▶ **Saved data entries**
________________________________________

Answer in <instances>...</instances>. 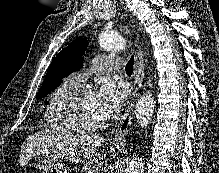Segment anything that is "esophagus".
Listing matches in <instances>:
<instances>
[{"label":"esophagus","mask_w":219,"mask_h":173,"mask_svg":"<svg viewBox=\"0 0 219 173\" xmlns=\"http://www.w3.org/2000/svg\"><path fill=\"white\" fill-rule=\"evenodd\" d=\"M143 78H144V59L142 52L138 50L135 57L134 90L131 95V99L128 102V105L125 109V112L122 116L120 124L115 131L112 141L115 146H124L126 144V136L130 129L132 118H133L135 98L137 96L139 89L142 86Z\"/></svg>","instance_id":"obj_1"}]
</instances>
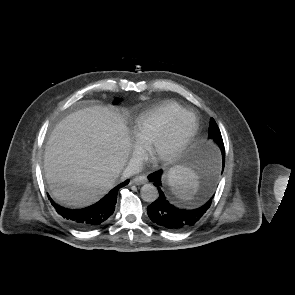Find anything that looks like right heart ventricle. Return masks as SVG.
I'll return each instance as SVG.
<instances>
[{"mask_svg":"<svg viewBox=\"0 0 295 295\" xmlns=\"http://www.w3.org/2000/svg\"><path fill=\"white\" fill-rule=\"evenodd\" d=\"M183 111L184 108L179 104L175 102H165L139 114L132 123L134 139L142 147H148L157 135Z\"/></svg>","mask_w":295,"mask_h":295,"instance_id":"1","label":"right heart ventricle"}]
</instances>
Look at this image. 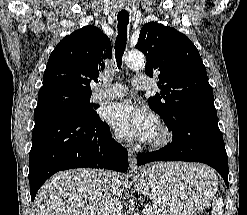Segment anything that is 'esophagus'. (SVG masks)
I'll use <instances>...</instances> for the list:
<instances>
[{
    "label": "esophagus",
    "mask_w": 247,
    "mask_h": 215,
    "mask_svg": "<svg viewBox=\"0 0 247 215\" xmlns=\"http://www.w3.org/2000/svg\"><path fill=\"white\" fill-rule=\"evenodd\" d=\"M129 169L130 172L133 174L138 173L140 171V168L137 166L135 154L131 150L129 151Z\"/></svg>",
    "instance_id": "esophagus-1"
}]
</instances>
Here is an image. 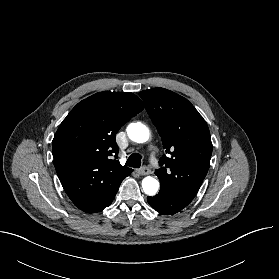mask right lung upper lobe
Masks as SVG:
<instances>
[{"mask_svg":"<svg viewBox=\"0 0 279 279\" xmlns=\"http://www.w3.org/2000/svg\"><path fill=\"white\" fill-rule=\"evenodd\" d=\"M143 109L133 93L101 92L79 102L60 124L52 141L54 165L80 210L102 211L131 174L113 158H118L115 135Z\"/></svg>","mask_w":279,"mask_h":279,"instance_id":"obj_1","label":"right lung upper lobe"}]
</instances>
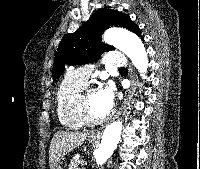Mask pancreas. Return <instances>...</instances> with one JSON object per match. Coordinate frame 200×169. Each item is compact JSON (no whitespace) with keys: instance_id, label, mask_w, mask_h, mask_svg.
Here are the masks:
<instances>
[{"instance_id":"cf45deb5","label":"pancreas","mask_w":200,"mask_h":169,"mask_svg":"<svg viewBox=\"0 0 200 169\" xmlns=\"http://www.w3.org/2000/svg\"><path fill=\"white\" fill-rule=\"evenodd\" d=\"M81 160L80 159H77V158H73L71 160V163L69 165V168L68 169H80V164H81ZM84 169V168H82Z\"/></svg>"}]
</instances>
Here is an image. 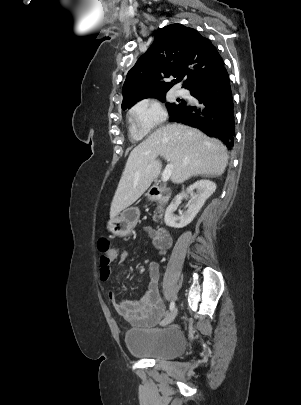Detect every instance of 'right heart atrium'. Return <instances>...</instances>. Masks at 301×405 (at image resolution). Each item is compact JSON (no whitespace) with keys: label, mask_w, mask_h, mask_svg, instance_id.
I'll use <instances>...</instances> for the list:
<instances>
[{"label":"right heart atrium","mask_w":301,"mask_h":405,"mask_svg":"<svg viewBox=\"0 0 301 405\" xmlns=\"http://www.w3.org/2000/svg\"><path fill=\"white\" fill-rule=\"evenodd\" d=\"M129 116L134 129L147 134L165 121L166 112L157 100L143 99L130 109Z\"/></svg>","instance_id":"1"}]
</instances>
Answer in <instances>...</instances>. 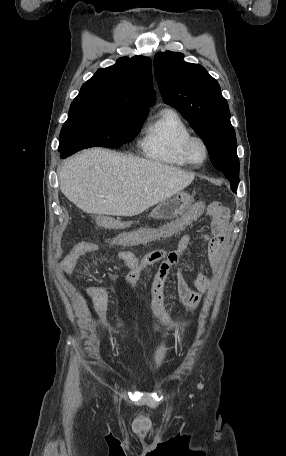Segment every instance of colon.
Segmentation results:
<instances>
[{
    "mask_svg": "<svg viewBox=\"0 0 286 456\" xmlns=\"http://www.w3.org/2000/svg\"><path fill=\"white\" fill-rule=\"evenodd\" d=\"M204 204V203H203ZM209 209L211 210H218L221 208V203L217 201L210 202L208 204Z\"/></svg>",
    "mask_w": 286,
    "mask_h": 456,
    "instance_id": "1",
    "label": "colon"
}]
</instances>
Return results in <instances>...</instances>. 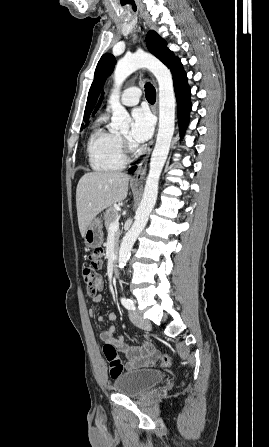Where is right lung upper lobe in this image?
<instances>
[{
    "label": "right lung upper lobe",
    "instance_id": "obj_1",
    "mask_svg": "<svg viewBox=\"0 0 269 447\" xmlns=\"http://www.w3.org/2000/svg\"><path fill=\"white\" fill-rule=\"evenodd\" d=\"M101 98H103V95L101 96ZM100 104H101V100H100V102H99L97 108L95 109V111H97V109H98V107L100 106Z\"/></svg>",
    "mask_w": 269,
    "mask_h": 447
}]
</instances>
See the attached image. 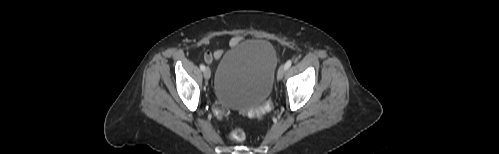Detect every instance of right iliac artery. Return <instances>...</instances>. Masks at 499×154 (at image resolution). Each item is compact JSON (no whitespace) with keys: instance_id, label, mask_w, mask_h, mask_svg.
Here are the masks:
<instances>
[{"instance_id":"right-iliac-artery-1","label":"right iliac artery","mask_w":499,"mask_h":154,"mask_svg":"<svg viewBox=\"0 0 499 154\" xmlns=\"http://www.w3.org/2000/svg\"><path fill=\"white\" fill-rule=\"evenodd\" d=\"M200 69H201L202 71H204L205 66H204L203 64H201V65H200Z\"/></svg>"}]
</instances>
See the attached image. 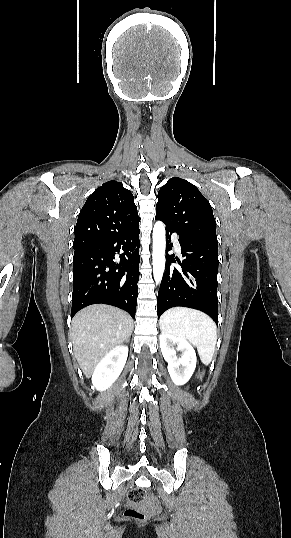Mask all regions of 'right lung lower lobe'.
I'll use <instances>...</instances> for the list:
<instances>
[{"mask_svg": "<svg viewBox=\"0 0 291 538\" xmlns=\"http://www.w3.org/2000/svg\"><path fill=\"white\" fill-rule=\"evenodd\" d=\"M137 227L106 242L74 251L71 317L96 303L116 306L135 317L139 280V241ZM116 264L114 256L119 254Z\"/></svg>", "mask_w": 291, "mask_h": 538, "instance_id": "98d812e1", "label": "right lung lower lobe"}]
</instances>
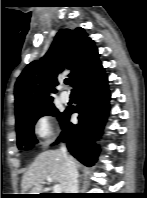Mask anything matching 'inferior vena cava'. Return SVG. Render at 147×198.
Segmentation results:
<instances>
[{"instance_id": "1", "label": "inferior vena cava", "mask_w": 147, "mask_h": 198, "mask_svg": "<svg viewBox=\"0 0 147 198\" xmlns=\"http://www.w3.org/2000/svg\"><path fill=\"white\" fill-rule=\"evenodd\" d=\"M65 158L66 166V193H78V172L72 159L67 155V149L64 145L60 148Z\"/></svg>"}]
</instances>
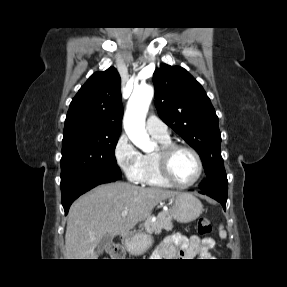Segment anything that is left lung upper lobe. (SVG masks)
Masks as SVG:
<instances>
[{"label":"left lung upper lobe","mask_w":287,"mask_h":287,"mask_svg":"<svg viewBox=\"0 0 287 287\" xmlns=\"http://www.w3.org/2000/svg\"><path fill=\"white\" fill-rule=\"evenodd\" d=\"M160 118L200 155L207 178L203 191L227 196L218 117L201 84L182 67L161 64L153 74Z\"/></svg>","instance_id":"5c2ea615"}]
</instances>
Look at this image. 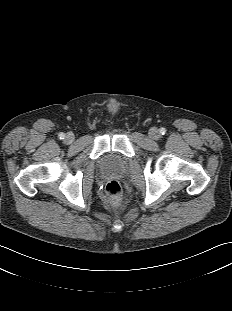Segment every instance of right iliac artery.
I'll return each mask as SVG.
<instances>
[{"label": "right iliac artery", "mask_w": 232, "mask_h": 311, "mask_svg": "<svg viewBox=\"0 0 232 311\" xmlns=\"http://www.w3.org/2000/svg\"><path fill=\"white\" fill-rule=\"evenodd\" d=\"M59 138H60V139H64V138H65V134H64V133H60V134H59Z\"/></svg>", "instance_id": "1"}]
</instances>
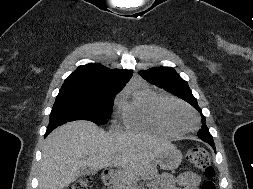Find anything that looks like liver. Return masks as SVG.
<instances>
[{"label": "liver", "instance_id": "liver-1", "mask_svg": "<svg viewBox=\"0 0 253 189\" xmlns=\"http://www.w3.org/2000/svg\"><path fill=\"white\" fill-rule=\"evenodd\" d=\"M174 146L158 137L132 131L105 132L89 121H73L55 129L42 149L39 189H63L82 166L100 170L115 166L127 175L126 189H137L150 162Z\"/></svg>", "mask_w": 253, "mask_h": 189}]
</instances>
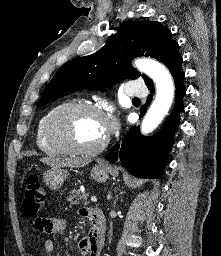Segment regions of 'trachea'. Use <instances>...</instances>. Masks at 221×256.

________________________________________

▶ **About this task**
In the records above, find the line that contains "Find anything that looks like liver.", then write it out along with every line after it, exactly, through the last one. Leave the pictures out.

▶ **Response**
Find anything that looks like liver. Return masks as SVG.
<instances>
[{"label": "liver", "instance_id": "liver-1", "mask_svg": "<svg viewBox=\"0 0 253 189\" xmlns=\"http://www.w3.org/2000/svg\"><path fill=\"white\" fill-rule=\"evenodd\" d=\"M174 146L158 137L132 131L105 132L89 121H73L55 129L42 149L39 189H63L82 166L100 170L115 166L127 175L126 189H137L150 162Z\"/></svg>", "mask_w": 253, "mask_h": 189}]
</instances>
Segment regions of 'trachea'. Use <instances>...</instances>. Masks at 221×256.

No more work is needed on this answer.